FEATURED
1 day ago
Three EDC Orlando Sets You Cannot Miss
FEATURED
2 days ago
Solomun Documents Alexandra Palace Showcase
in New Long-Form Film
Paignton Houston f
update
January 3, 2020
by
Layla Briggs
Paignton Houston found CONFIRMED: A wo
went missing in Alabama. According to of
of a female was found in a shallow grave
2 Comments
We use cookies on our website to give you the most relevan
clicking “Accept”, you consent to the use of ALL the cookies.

══════════

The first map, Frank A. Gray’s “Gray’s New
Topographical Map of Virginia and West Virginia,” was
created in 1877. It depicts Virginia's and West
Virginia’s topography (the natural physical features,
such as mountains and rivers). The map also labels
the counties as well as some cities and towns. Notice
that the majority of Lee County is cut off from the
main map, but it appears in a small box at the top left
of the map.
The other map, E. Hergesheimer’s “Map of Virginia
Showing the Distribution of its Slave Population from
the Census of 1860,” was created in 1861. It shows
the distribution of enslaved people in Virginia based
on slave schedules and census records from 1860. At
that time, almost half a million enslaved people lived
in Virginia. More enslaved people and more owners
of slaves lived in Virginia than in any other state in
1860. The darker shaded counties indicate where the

══════════

WORK ORDER: Whenever the word "created" occurs in a line above, copy that line.

SOLUTION TO THIS EXERCISE:
created in 1877. It depicts Virginia's and West
the Census of 1860,” was created in 1861. It shows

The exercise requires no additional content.